Gondor as a land is a definite change from Rohan.  It feels more old school Europe than Rohan’s Viking vibe, which isn’t terrible but… I’m probably never going to be a fan of gaudy decor and our second major Man country in a row.

Guild Wars 2

I finished up Entanglement on my Ranger (spoilers: Scarlet was really Trahearne all along!).  Gameplay-wise it was adequate — nothing particularly exciting nor challenging for my character, but functional.  Story-wise, it was definitely more interesting than the first episode, particularly toward the end.

I then switched over to my long-dormant Necromancer and brought her from 77 to 80 in a night.  Spending laurels on ascended gear and equipping her with a full set of exotics and superior sigils was something I’ve been looking forward to doing for quite some time, so it’s cool that I’ve reactivated her.  She has a LOT of the map and her personal story left to do, but I think that I’ll try to get her through the first two S2 episodes before going back to doing anything else.

WildStar

My big goal for the weekend was to hit level 25 and get my hoverboard, which I finally, finally did.  Whitevale is a lovely zone to quest in, and my Medic’s new build is rocking nicely.  I’m trying to do each and every challenge as I find them unless it’s functionally undoable (as in not enough mobs to make it possible).

I got a good laugh at all of the spy shenanigans that occupied one of the early quest lines, especially being knocked out to be taken to a secret base and scouting around for snowmen.

One of the things that WildStar does really well and yet has gotten little praise that I’ve seen is how it’s created all of these alien races and made them quite memorable and distinct.  The Freebots (who just wanna be free, man), the Lopps, and the Protostar clones are my fave, but just about all of them have great personalities and make up for a wacky scifi cast.

WildStar: The satisfaction of a job well done

taxiDue to a wicked combination of rerolling, real life, general pokiness, and housing fascination, I only hit level 23 in WildStar for the first time last night and wrapped up everything I needed to get done in Galeras.  Even so, completely finishing a zone provides me with a deep satisfaction, kind of like how you tidy up and clean a house, leaving behind a pristine dwelling.

It was lucrative, too, as the final big quest pushed me over the level 23 line and also wrapped up my last settler project.  I do need to carve out an evening to do a bunch of crafting, but for now it’s a taxi ride over to the snow-capped vista of Whitevale.  Gee, where do they get these fantastic names?

I was getting a little disatsified with how my Medic’s combat rotation was going, mostly because using Nullifier required mouse placement of two AOE fields.  I’m all for AOE DOTs, mind you, but it’s a pet peeve of mine for MMO skills to require mouse targeting.  I keep losing the cursor and feel that it adds an extra, unnecessary step to what I just want, which is for the skill to go off around me.

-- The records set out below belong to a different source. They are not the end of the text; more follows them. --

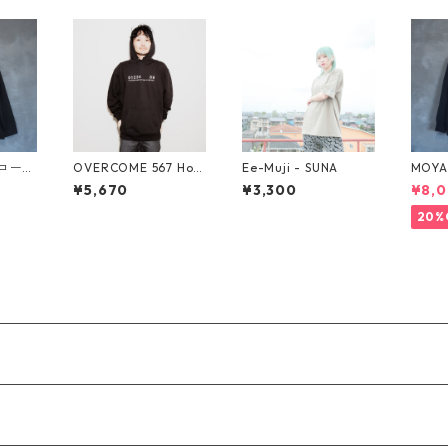
散コーチ
OVERCOME 567 Hoo
Ee-Muji - SUNA
MOYA
die BLACK×WHT
MON
¥5,670
¥3,300
¥8,0
ネイ
20%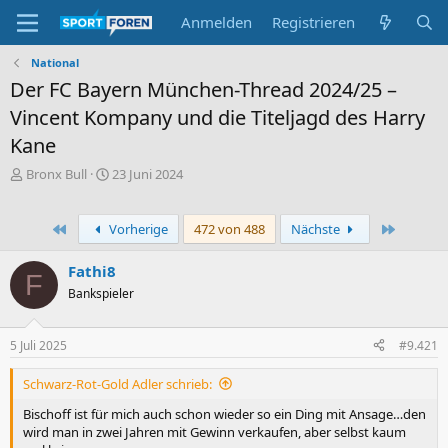
Anmelden
Registrieren
National
Der FC Bayern München-Thread 2024/25 –
Vincent Kompany und die Titeljagd des Harry
Kane
E
E
Bronx Bull
23 Juni 2024
r
r
s
s
t
t
Erste
Letzte
Vorherige
472 von 488
Nächste
e
e
l
l
Fathi8
F
l
l
Bankspieler
e
t
r
a
m
5 Juli 2025
#9.421
Schwarz-Rot-Gold Adler schrieb:
Bischoff ist für mich auch schon wieder so ein Ding mit Ansage…den
wird man in zwei Jahren mit Gewinn verkaufen, aber selbst kaum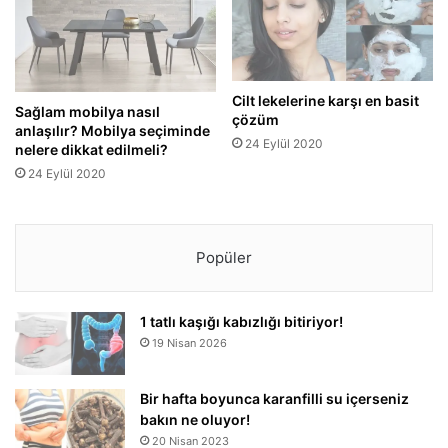
Cilt lekelerine karşı en basit
Sağlam mobilya nasıl
çözüm
anlaşılır? Mobilya seçiminde
24 Eylül 2020
nelere dikkat edilmeli?
24 Eylül 2020
Popüler
1 tatlı kaşığı kabızlığı bitiriyor!
19 Nisan 2026
Bir hafta boyunca karanfilli su içerseniz
bakın ne oluyor!
20 Nisan 2023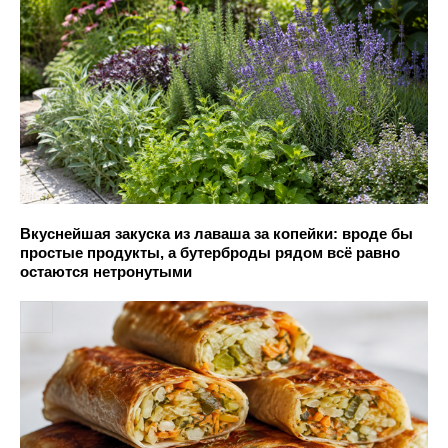
Вкуснейшая закуска из лаваша за копейки: вроде бы
простые продукты, а бутерброды рядом всё равно
остаются нетронутыми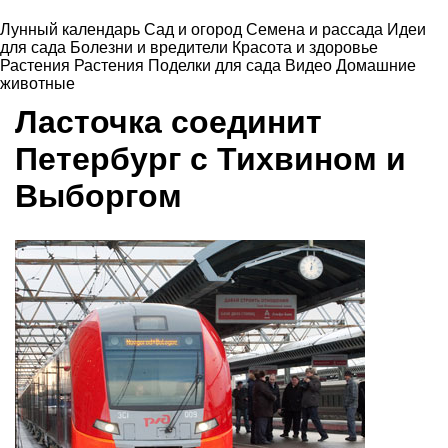
Лунный календарь
Сад и огород
Семена и рассада
Идеи
для сада
Болезни и вредители
Красота и здоровье
Растения
Растения
Поделки для сада
Видео
Домашние
животные
Ласточка соединит
Петербург с Тихвином и
Выборгом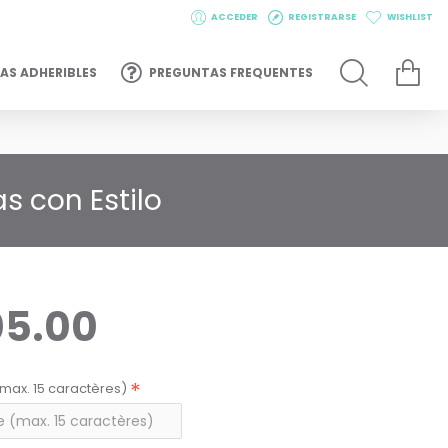
ACCEDER
REGISTRARSE
WISHLIST
AS ADHERIBLES
PREGUNTAS FREQUENTES
s con Estilo
05.00
max. 15 caractères)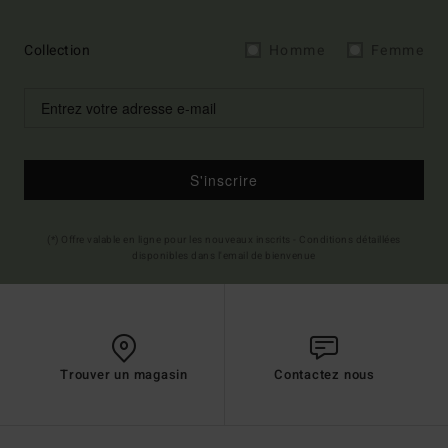
Collection
Homme
Femme
S'inscrire
(*) Offre valable en ligne pour les nouveaux inscrits - Conditions détaillées
disponibles dans l'email de bienvenue
Trouver un magasin
Contactez nous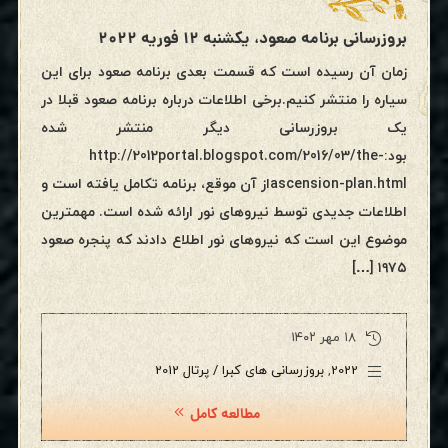
بروزرسانی برنامه صعود، یکشنبه ۱۲ فوریه ۲۰۲۲
زمان آن رسیده است که قسمت بعدی برنامه صعود برای این
سیاره را منتشر کنیم.برخی اطلاعات درباره برنامه صعود قبلا در
یک بروزرسانی دیگر منتشر شده
بود:http://2012portal.blogspot.com/2016/03/the-
ascension-plan.htmlاز آن موقع، برنامه تکامل یافته است و
اطلاعات جدیدی توسط نیروهای نور ارائه شده است. مهمترین
موضوع این است که نیروهای نور اطلاع دادند که پنجره صعود
۱۹۷۵ […]
۱۸ مهر ۱۴۰۲
2022
,
بروزرسانی های کبرا / پرتال 2012
مطالعه کامل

So I realized that, hey, this is WildStar and I can actually fiddle with my action bar instead of getting into a routine, so I created a new rotation that took out the Nullifier, swapped in Atomizer, and moved things around a bit so that I could unload damage much quicker.  I’m pretty pleased with the result.

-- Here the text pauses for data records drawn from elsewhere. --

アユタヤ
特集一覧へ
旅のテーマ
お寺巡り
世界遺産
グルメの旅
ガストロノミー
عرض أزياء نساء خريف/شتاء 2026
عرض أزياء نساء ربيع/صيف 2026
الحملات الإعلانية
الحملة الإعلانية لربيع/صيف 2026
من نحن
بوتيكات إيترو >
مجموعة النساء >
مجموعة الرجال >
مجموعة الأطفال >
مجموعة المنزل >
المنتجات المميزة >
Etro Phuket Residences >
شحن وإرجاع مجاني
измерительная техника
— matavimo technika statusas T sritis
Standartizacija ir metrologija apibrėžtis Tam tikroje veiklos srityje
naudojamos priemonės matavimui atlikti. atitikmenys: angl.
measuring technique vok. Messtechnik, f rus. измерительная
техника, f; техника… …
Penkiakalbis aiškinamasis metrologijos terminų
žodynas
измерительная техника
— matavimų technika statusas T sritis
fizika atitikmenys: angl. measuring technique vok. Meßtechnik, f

The other observation that I had last night is how much I’m into this particular game world, and I think that one of factors to thank for that is that — at least for the Exiles — its set up as a blue-collar, middle-class kind of place.  Yes, there’s fantastic technology and spaceships, but there’s also tape patching up that couch, dingy corridors, goofy advertisements, and characters chowing down on fast food.

It’s all of the small details that begin to add up, subtly (or perhaps not so much) making a world that’s quite different than your standard pristine fantasy wonderland.  Even though it’s in the future on some far-flung world and drawn in cartoony style, this feels more “real” to me.